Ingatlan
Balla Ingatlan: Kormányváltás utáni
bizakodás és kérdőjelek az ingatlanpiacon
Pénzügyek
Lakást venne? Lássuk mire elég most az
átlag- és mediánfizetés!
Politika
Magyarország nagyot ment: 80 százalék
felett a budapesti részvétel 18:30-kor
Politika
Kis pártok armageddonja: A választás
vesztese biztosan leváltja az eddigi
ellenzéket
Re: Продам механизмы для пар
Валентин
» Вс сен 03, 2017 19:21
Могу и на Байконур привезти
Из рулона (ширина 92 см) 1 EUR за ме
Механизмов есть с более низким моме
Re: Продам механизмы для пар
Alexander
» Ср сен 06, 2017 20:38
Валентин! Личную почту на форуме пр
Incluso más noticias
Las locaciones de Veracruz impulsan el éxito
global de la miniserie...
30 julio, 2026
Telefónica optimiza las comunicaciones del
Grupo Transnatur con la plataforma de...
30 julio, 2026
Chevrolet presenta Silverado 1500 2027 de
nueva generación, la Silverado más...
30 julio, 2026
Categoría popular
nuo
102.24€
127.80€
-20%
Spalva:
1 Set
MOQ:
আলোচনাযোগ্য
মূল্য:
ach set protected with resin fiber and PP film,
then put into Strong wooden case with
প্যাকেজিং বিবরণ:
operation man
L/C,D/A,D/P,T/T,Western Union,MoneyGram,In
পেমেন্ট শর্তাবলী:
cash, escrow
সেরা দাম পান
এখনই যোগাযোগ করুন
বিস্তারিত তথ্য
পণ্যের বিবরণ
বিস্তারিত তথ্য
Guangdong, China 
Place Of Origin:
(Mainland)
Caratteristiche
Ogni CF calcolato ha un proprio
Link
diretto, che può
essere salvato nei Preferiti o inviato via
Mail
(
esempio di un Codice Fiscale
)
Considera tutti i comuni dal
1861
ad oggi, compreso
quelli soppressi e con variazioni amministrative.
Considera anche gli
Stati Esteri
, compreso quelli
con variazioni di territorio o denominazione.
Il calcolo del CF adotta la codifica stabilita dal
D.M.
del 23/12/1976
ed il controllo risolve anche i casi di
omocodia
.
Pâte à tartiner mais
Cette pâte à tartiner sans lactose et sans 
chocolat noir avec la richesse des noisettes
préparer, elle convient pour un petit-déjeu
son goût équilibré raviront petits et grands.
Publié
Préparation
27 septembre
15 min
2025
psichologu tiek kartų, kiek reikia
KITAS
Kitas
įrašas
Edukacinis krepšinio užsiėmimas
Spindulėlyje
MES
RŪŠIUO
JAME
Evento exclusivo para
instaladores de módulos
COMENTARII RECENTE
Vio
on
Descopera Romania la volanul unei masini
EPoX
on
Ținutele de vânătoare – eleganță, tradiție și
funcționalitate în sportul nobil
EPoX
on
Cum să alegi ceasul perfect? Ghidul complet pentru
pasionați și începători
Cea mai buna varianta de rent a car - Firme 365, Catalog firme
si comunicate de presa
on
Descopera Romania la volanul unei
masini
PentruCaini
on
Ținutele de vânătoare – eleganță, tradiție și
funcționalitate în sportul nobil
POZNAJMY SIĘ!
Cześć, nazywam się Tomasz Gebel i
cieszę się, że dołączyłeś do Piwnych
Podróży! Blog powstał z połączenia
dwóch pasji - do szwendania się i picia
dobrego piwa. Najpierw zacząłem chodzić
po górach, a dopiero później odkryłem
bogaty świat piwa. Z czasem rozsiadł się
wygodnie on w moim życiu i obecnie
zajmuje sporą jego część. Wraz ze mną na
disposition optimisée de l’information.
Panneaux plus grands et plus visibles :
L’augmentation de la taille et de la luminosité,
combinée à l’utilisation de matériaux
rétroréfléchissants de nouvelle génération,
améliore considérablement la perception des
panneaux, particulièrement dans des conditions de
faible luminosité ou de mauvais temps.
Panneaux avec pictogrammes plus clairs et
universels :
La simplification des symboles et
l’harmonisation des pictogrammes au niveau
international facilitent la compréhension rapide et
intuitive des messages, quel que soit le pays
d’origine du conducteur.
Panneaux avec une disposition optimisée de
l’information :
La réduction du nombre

# # # # #

From the first line of the records above down to the line containing "operation man", repeat each line exactly as written. Include both of those lines and add nothing.

### Result of the task
Ingatlan
Balla Ingatlan: Kormányváltás utáni
bizakodás és kérdőjelek az ingatlanpiacon
Pénzügyek
Lakást venne? Lássuk mire elég most az
átlag- és mediánfizetés!
Politika
Magyarország nagyot ment: 80 százalék
felett a budapesti részvétel 18:30-kor
Politika
Kis pártok armageddonja: A választás
vesztese biztosan leváltja az eddigi
ellenzéket
Re: Продам механизмы для пар
Валентин
» Вс сен 03, 2017 19:21
Могу и на Байконур привезти
Из рулона (ширина 92 см) 1 EUR за ме
Механизмов есть с более низким моме
Re: Продам механизмы для пар
Alexander
» Ср сен 06, 2017 20:38
Валентин! Личную почту на форуме пр
Incluso más noticias
Las locaciones de Veracruz impulsan el éxito
global de la miniserie...
30 julio, 2026
Telefónica optimiza las comunicaciones del
Grupo Transnatur con la plataforma de...
30 julio, 2026
Chevrolet presenta Silverado 1500 2027 de
nueva generación, la Silverado más...
30 julio, 2026
Categoría popular
nuo
102.24€
127.80€
-20%
Spalva:
1 Set
MOQ:
আলোচনাযোগ্য
মূল্য:
ach set protected with resin fiber and PP film,
then put into Strong wooden case with
প্যাকেজিং বিবরণ:
operation man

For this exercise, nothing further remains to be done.